If a line in the data holds "ermeloschecourant", copy that line out in full.

= Source material =
========================================
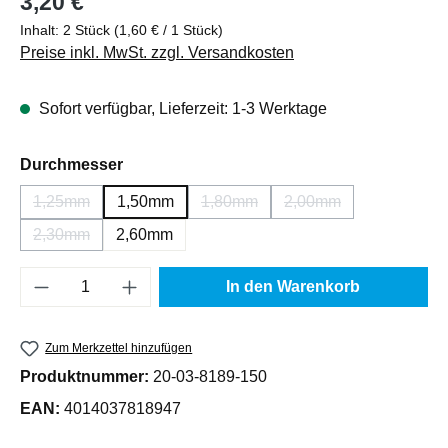
3,20 €
Inhalt:
2 Stück
(1,60 € / 1 Stück)
Preise inkl. MwSt. zzgl. Versandkosten
Sofort verfügbar, Lieferzeit: 1-3 Werktage
auswählen
Durchmesser
1,25mm
1,50mm
1,80mm
2,00mm
(Diese Option ist zurzeit nicht verfügbar.)
(Diese Option ist zurzeit nicht verf
(Diese Option ist zurz
2,30mm
2,60mm
(Diese Option ist zurzeit nicht verfügbar.)
Produkt Anzahl: Gib den gewünschten Wert e
In den Warenkorb
Zum Merkzettel hinzufügen
Produktnummer:
20-03-8189-150
EAN:
4014037818947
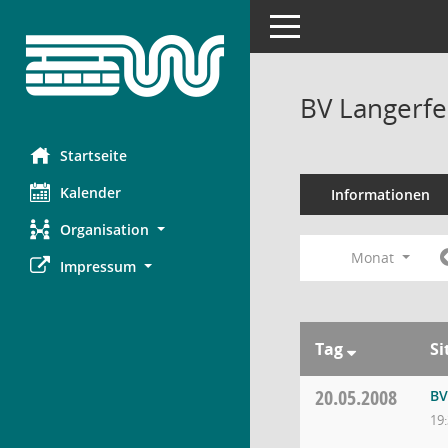
Toggle navigation
BV Langerfe
Startseite
Kalender
Informationen
Organisation
Monat
Impressum
Tag
Si
20.05.2008
BV
19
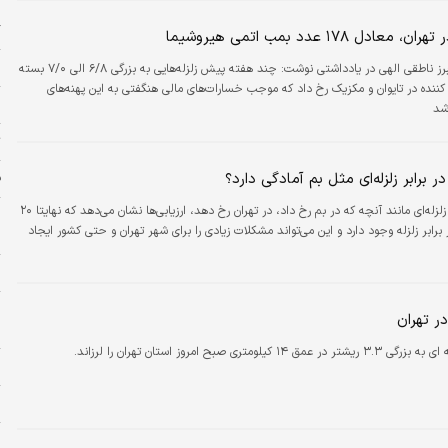
ی
گ
ادل ١٧٨ عدد بمب اتمی هیروشیما
ا
فریبرز ناطقی الهی در یادداشتی نوشت: چند هفته پیش زلزله‌هایی به بزرگی ۶/۸ الی ۷/۰ بسته
کننده در تایوان و مکزیک رخ داد که موجب خسارات‌های مالی هنگفتی به این پهنه‌های
ب
 شد
ت
ر برابر زلزله‌ای مثل بم آمادگی دارد؟
ف
اگر امروز زلزله‌ای مانند آنچه که در بم رخ داد، در تهران رخ دهد، ارزیابی‌ها نشان می‌دهد که نهایتا ۲۰
ج
برابر زلزله وجود دارد و این می‌تواند مشکلات زیادی را برای شهر تهران و حتی کشور ایجاد
ز
ج
و
ر تهران
خ
 ۳.۳ ریشتر در عمق ۱۴ کیلومتری صبح امروز استان تهران را لرزاند.
ح
زل
ب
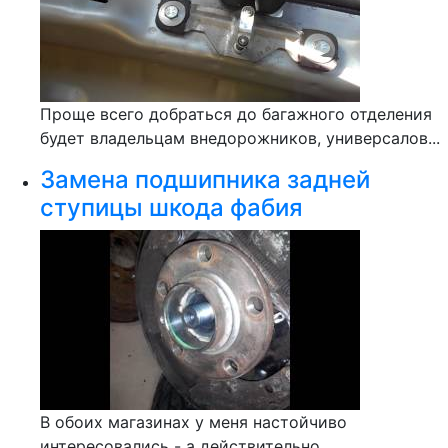
Проще всего добраться до багажного отделения
будет владельцам внедорожников, универсалов...
Замена подшипника задней
ступицы шкода фабия
В обоих магазинах у меня настойчиво
интересовались - а действительно...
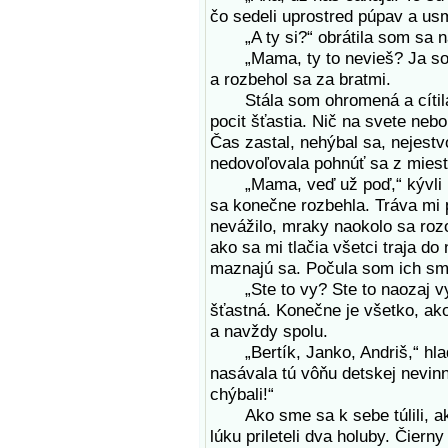
čo sedeli uprostred púpav a usm
„A ty si?“ obrátila som sa na
„Mama, ty to nevieš? Ja som B
a rozbehol sa za bratmi.
Stála som ohromená a cítila s
pocit šťastia. Nič na svete nebol
Čas zastal, nehýbal sa, nejestv
nedovoľovala pohnúť sa z miest
„Mama, veď už poď,“ kývli mi 
sa konečne rozbehla. Tráva mi 
nevážilo, mraky naokolo sa rozo
ako sa mi tlačia všetci traja d
maznajú sa. Počula som ich smi
„Ste to vy? Ste to naozaj vy
šťastná. Konečne je všetko, ak
a navždy spolu.
„Bertík, Janko, Andriš,“ hladi
nasávala tú vôňu detskej nevinn
chýbali!“
Ako sme sa k sebe túlili, ako
lúku prileteli dva holuby. Čierny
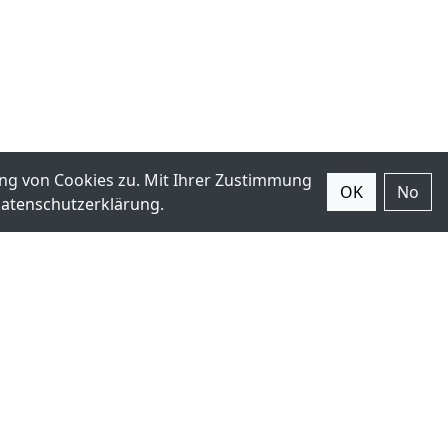
ng von Cookies zu. Mit Ihrer Zustimmung
OK
No
atenschutzerklärung
.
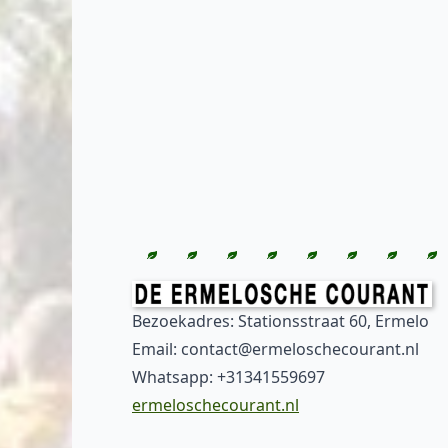
Bezoekadres: Stationsstraat 60, Ermelo
Email: contact@ermeloschecourant.nl
Whatsapp: +31341559697
ermeloschecourant.nl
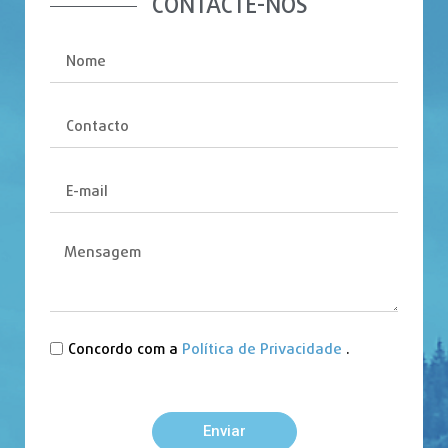
CONTACTE-NOS
Concordo com a
Política de Privacidade
.
Enviar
========================================
= Answer to this exercise =
Email: contact@ermeloschecourant.nl
ermeloschecourant.nl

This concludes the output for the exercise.